I was in school when she got the test back, and I saw from the teacher's face that she wasn't sure if she should talk to me or not.  We gathered for a short, impromptu parent teacher conference (one of the benefits of me working at the school where my daughter goes).  She had written by Chana's test score: See Me.  When Chana spoke to her, she asked Chana if Chana had studied, and Chana had sort of shrugged and said yes.  I said, "Not especially, other than that Rashbam I asked you about."  She asked Chana if Chana wanted help studying and Chana said, "No."  Then Chana asked her what a passing grade is.  The teacher said, "Um, I think it's 65."  And Chana said, "Okay, so then we're good, right?" (Later, Chana said to me, "Why would they have a passing grade if that's not the mark where below that is a problem and above that is fine?")

So I asked if Chana seems to be participating in class and gaining from the in class experience.  The teacher said yes.  I asked if she minded Chana's grade, or felt that Chana needs to improve her grades in order to be in the class.  And she said that she thinks there is a benefit to studying for the tests and being able to do well on them, but if Chana is okay and I'm okay, then she's okay.  I mentioned that this has no relevance to Chana's future college plans, so her grades are largely irrelevant.  I asked if I could see Chana's test, and the teacher gave it to me so that I could bring it home and go over it.

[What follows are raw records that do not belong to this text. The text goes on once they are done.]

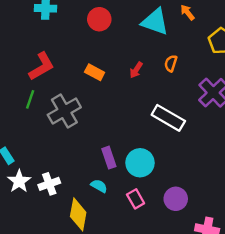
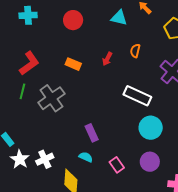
cyan triangle: (155, 22) -> (119, 18), size x0.7
cyan circle: (140, 163) -> (151, 128), moved

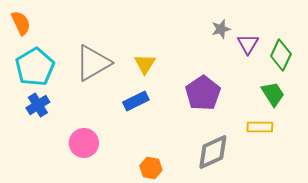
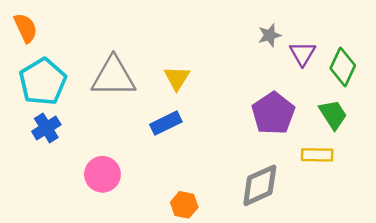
gray triangle: (93, 63) -> (113, 77), turned 30
purple pentagon: (203, 93) -> (273, 113), moved

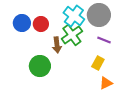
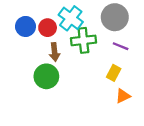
cyan cross: (74, 16) -> (71, 18), moved
green cross: (72, 35) -> (83, 40), turned 30
brown arrow: (57, 45) -> (54, 52), moved

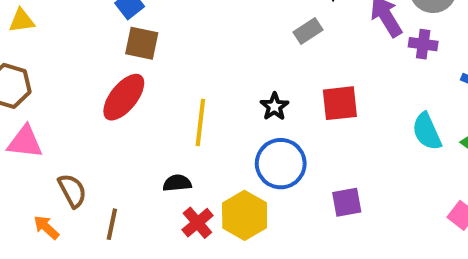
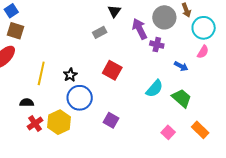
red square: (340, 103) -> (112, 70), turned 30
black star: (274, 106) -> (70, 75), moved
cyan semicircle: (427, 132) -> (154, 89), turned -120
purple square: (347, 202) -> (111, 120), turned 35

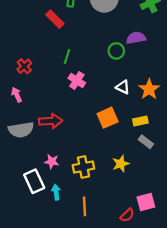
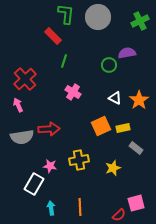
green line: (67, 56) -> (64, 61), moved
red cross: (24, 66) -> (25, 79), size x1.6
yellow rectangle: (140, 121) -> (123, 128), moved
yellow cross: (83, 167) -> (79, 160), moved
white rectangle: (34, 181) -> (34, 184), turned 55
cyan arrow: (56, 192) -> (51, 208), moved

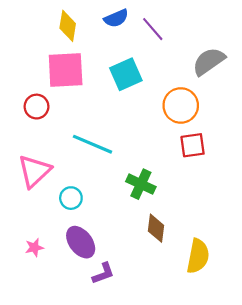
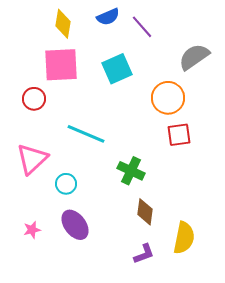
purple L-shape: (103, 273) -> (144, 254), moved

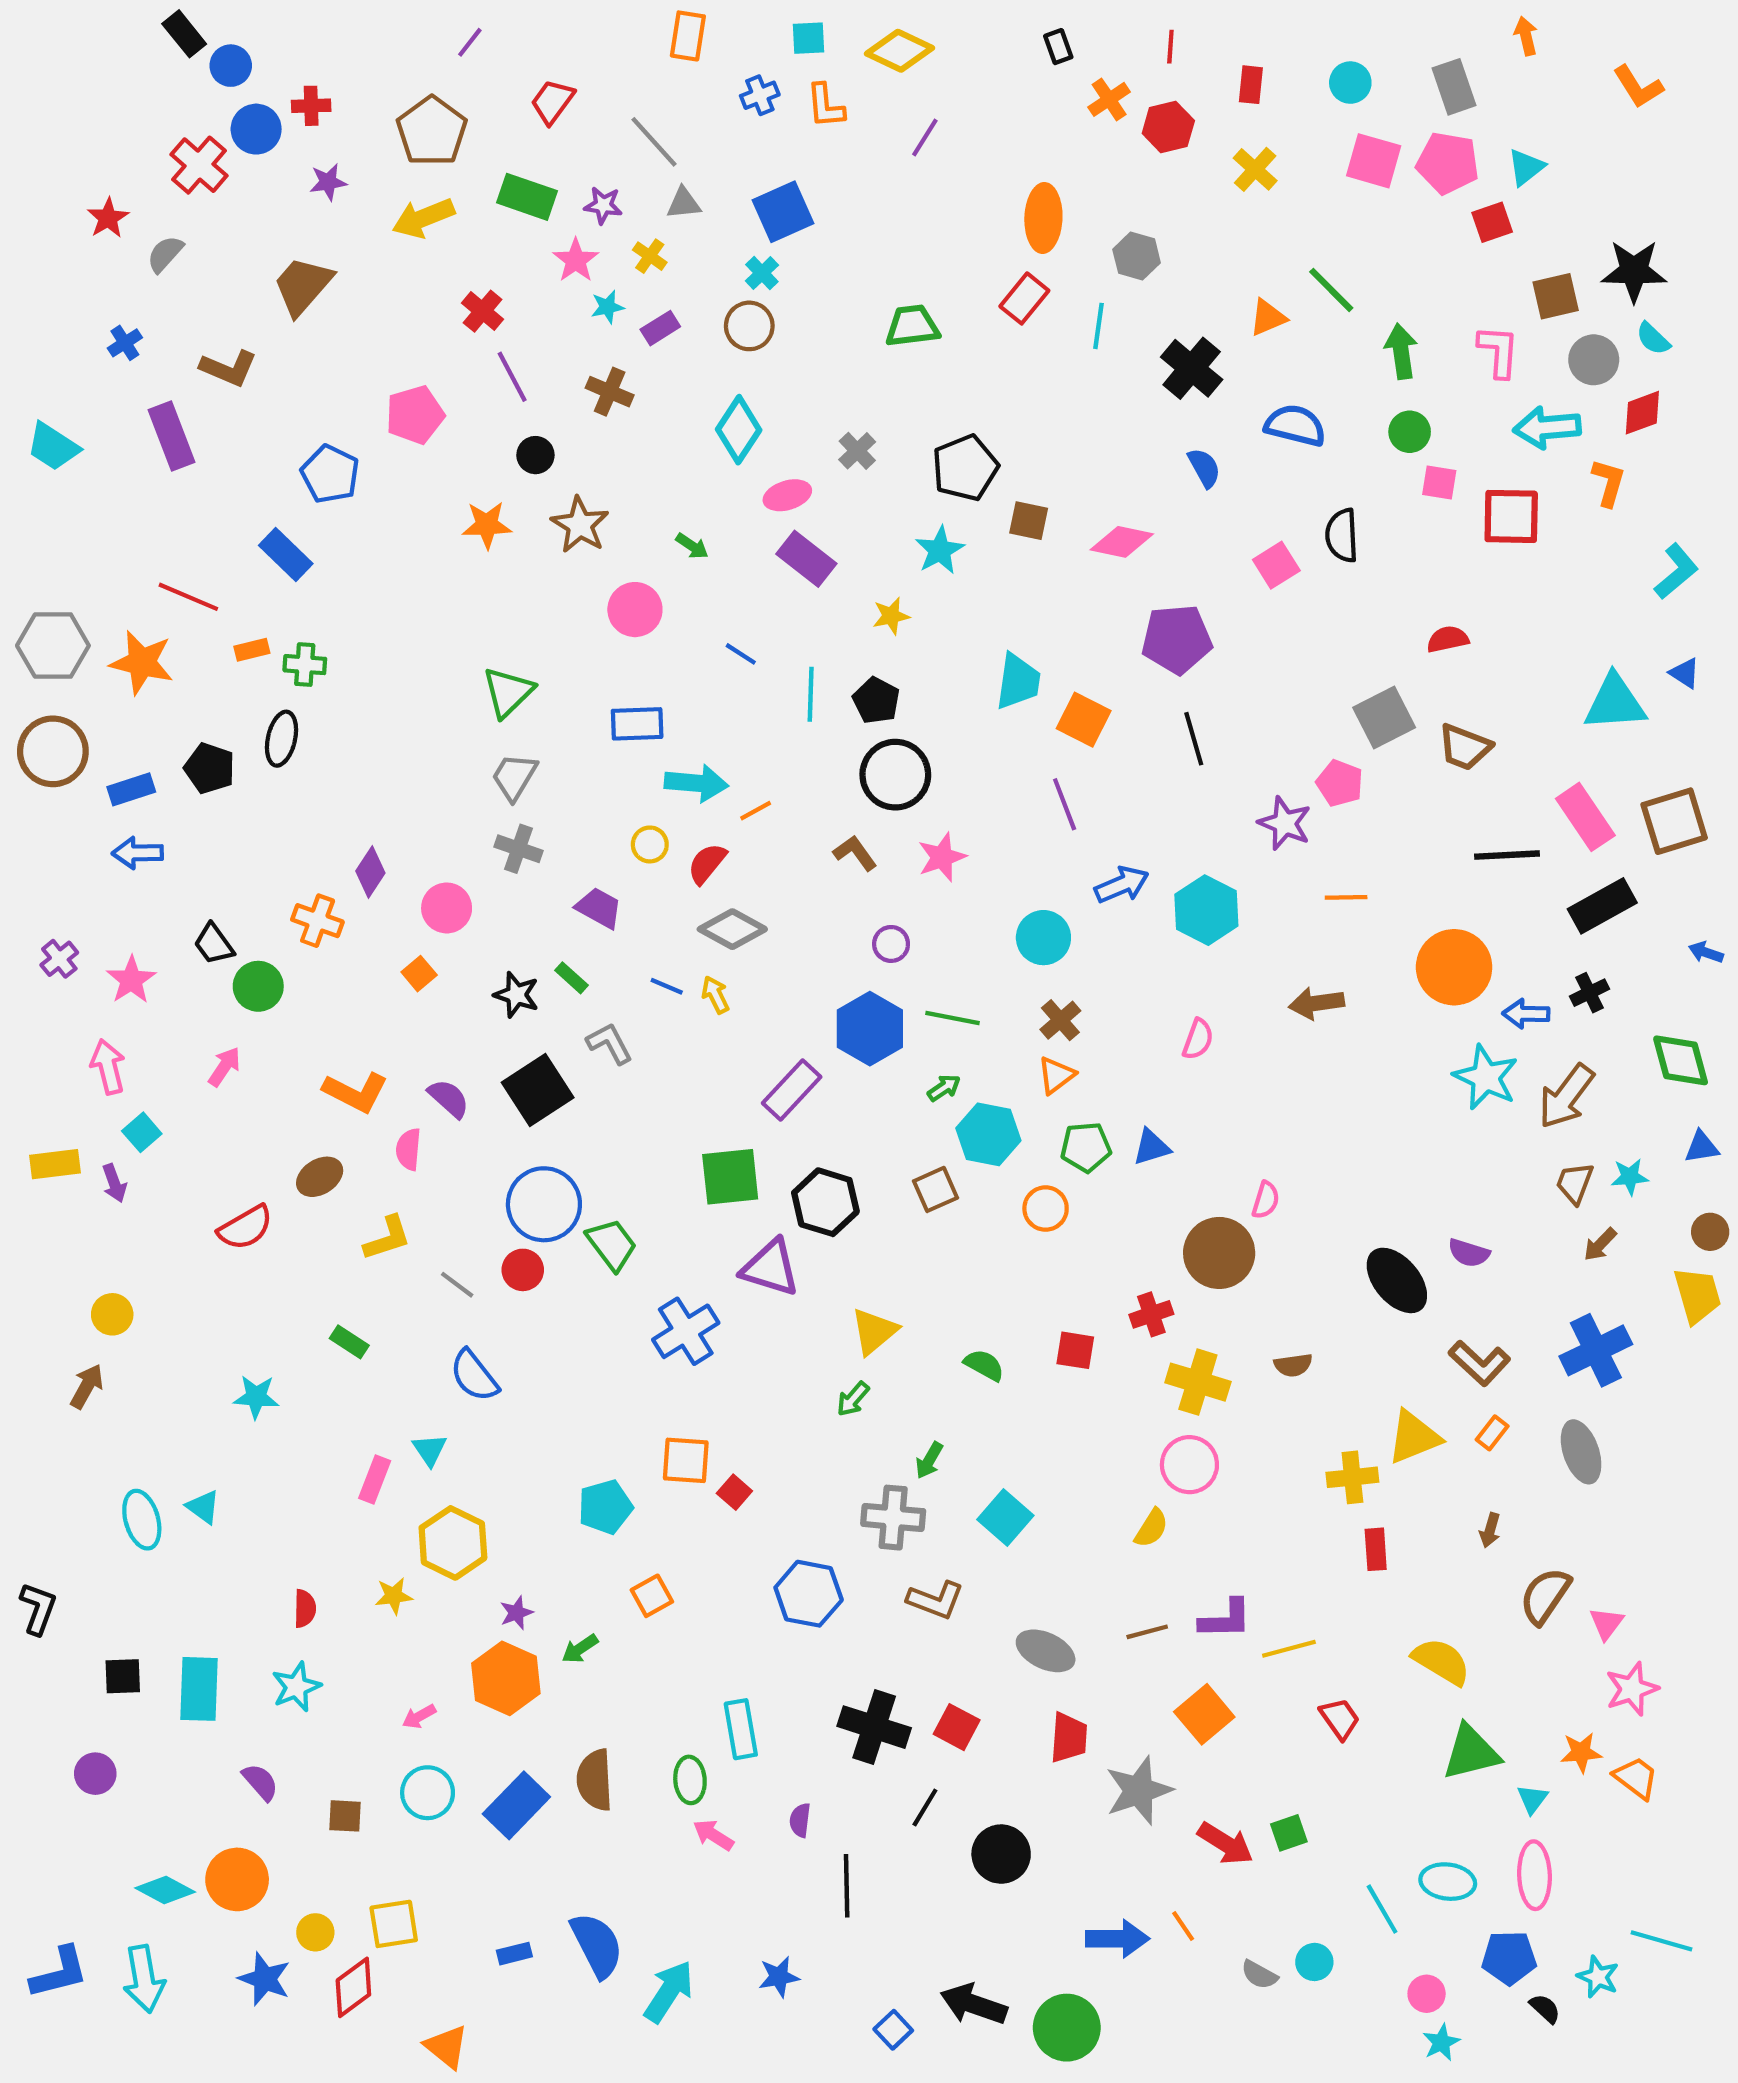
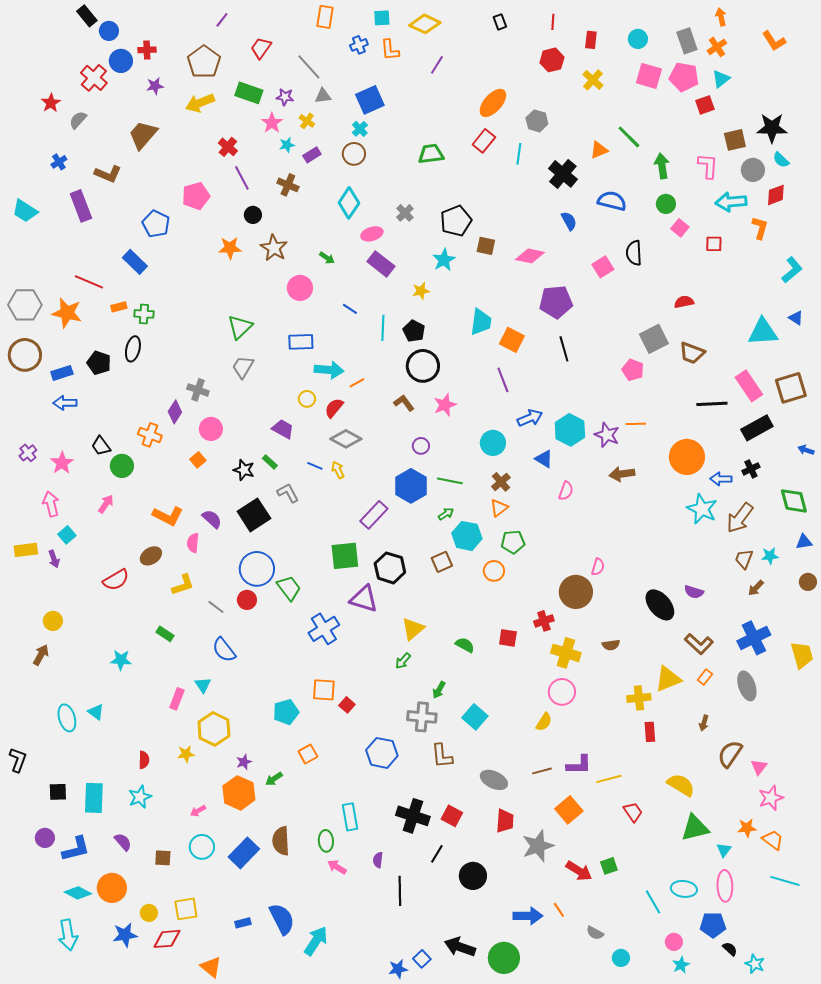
orange cross: (1109, 99) -> (717, 47), moved
orange ellipse: (1043, 218) -> (493, 103), turned 40
pink square: (1439, 483) -> (680, 228), turned 30
red square: (1511, 516) -> (714, 244), size x0.6
purple star: (1285, 823) -> (607, 435), moved
gray cross: (519, 849) -> (198, 390), moved
blue triangle: (1151, 1147) -> (544, 459), moved, turned 48
yellow trapezoid: (1697, 1295) -> (802, 655), moved
brown L-shape: (936, 1600) -> (442, 756), turned 64
cyan line: (1661, 1941) -> (785, 881), moved
cyan circle: (1314, 1962) -> (621, 958), moved
blue L-shape: (59, 1973) -> (76, 849), moved
blue star: (779, 1977) -> (398, 969), moved
cyan star: (1598, 1977) -> (755, 964), moved
blue star: (265, 1979) -> (125, 935), turned -30
red diamond: (353, 1987) -> (167, 939), turned 32

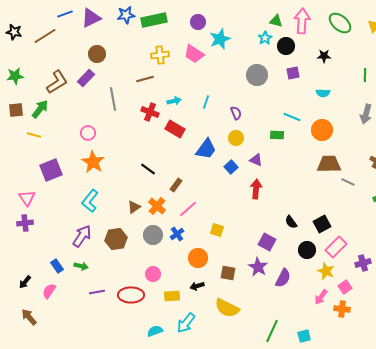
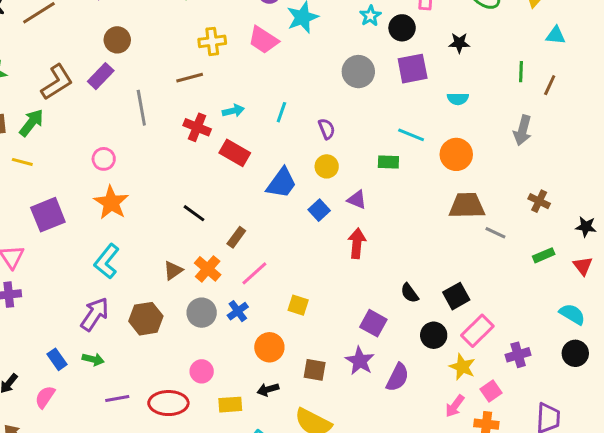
purple square: (293, 73) -> (413, 69), size x1.5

Afterwards, I did a lot of thinking about if there is a benefit to Chana studying and doing well on the tests.  I mentioned to Chana that if she wants college recommendations, and she is barely passing the tests, that might affect what kind of recommendation they would write.  She scowled and said that if she was concerned about college recommendations, she wouldn't ask a teacher from 9th grade and she would apply herself more.

Then I spoke to her about the value of studying for the test.  Which basically means reviewing the pesukim and mefarshim until they are fluent and she understands them.  Chana is not fully convinced that having Chumash skills is valuable, and she definitely doesn't want to spend her precious time on that.  However, I think she did come to understand that there is a value to that (though she is not interested in it), that the teacher is trying to achieve that through the tests she gives, and that this is a goal of the class separate from what she gains merely through sitting in class.

Then, in a practical sense, we went through the test.  Some of the questions I knew the answers to, but some I didn't.  I suggested to Chana that she write down the pasuk and which mefarshim the teacher does on each pasuk, and the diburei hamatchil of each perush.  Then, if she feels like studying, at least we will know what to study.

She mentioned that a girl is switching out.  She asked if it was really true that people switch out of a class they like because they are worried about their grades.  We talked about the fact that as a homeschooler, she has the freedom to stay in a higher level class if she feels she is gaining from it, rather than being concerned about her grades.  Other students are worried about getting into college and many times they feel it looks better to have an A in an easier class than a C in a harder class.  I said that ironically, colleges end up really liking homeschooled students because they find that homeschoolers are very concerned with knowledge more than other factors.

This is something I heard about in just about every parent teacher conference in Sarah's high school, too.  All the teachers praised her for being interested in the knowledge and not the grades.  They spoke about how unusual it is.  And yet, when GPA and test grades are what colleges are looking at, it makes sense for that to be what students focus on.